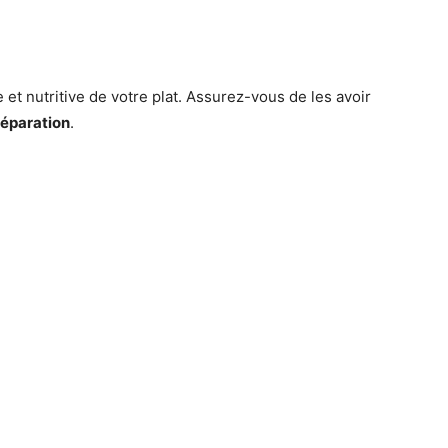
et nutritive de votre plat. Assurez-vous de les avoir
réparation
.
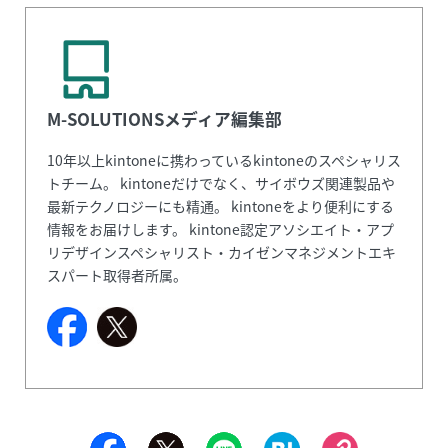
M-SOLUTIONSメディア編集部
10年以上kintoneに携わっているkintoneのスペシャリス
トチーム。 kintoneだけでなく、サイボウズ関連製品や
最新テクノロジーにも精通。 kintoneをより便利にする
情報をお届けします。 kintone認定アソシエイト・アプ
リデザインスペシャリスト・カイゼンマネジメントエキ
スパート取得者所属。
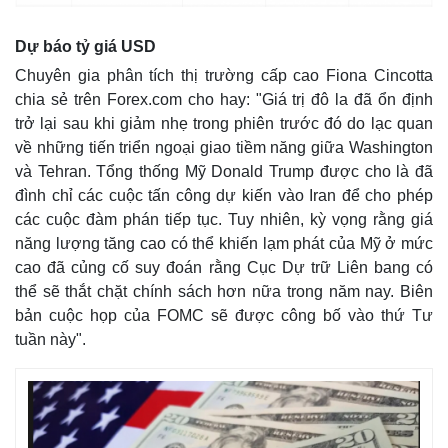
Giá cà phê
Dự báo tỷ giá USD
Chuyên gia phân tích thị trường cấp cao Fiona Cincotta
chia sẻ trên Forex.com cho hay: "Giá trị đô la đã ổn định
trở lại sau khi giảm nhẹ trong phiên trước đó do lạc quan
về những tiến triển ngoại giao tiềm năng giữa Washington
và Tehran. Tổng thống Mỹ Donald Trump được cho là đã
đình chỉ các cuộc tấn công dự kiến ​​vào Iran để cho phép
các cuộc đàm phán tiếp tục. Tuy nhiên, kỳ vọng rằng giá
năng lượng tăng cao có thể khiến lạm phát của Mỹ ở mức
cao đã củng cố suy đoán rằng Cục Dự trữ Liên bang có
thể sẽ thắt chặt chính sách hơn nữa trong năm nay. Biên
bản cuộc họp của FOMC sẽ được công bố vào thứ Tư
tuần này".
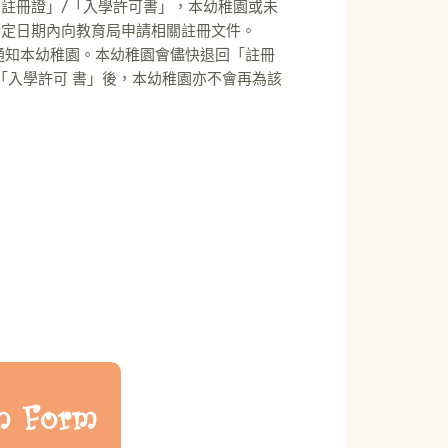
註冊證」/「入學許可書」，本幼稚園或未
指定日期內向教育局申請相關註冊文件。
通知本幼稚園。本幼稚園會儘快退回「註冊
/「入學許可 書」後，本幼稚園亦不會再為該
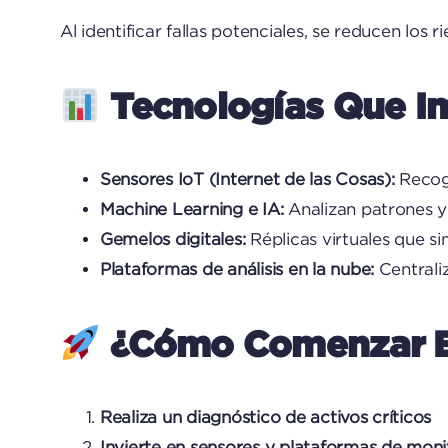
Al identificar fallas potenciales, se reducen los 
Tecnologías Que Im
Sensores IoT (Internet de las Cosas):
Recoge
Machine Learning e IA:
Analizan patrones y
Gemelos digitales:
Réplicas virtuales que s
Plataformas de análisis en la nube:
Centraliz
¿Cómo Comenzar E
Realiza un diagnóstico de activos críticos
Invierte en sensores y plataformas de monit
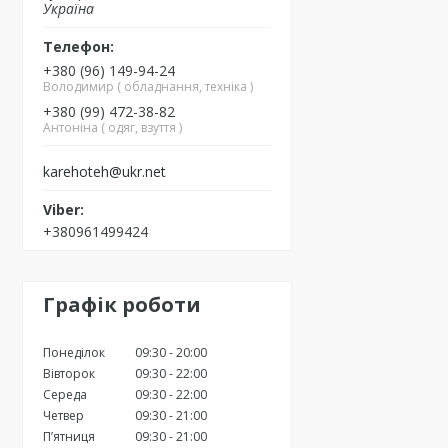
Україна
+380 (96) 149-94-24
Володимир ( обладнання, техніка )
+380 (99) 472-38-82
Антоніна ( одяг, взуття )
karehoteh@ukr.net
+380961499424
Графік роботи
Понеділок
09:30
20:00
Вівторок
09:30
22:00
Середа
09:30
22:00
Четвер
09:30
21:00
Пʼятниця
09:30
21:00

• EXERCISE AIM:
Every line above is to be returned exactly, with its pictures removed.

• TASK RESULT:
et nutritive de votre plat. Assurez-vous de les avoir
réparation
.
M-SOLUTIONSメディア編集部
10年以上kintoneに携わっているkintoneのスペシャリス
トチーム。 kintoneだけでなく、サイボウズ関連製品や
最新テクノロジーにも精通。 kintoneをより便利にする
情報をお届けします。 kintone認定アソシエイト・アプ
リデザインスペシャリスト・カイゼンマネジメントエキ
スパート取得者所属。
Giá cà phê
Dự báo tỷ giá USD
Chuyên gia phân tích thị trường cấp cao Fiona Cincotta
chia sẻ trên Forex.com cho hay: "Giá trị đô la đã ổn định
trở lại sau khi giảm nhẹ trong phiên trước đó do lạc quan
về những tiến triển ngoại giao tiềm năng giữa Washington
và Tehran. Tổng thống Mỹ Donald Trump được cho là đã
đình chỉ các cuộc tấn công dự kiến ​​vào Iran để cho phép
các cuộc đàm phán tiếp tục. Tuy nhiên, kỳ vọng rằng giá
năng lượng tăng cao có thể khiến lạm phát của Mỹ ở mức
cao đã củng cố suy đoán rằng Cục Dự trữ Liên bang có
thể sẽ thắt chặt chính sách hơn nữa trong năm nay. Biên
bản cuộc họp của FOMC sẽ được công bố vào thứ Tư
tuần này".
註冊證」/「入學許可書」，本幼稚園或未
指定日期內向教育局申請相關註冊文件。
通知本幼稚園。本幼稚園會儘快退回「註冊
/「入學許可 書」後，本幼稚園亦不會再為該
Al identificar fallas potenciales, se reducen los 
Tecnologías Que Im
Sensores IoT (Internet de las Cosas):
Recoge
Machine Learning e IA:
Analizan patrones y
Gemelos digitales:
Réplicas virtuales que s
Plataformas de análisis en la nube:
Centraliz
¿Cómo Comenzar E
Realiza un diagnóstico de activos críticos
Invierte en sensores y plataformas de monit
Україна
+380 (96) 149-94-24
Володимир ( обладнання, техніка )
+380 (99) 472-38-82
Антоніна ( одяг, взуття )
karehoteh@ukr.net
+380961499424
Графік роботи
Понеділок
09:30
20:00
Вівторок
09:30
22:00
Середа
09:30
22:00
Четвер
09:30
21:00
Пʼятниця
09:30
21:00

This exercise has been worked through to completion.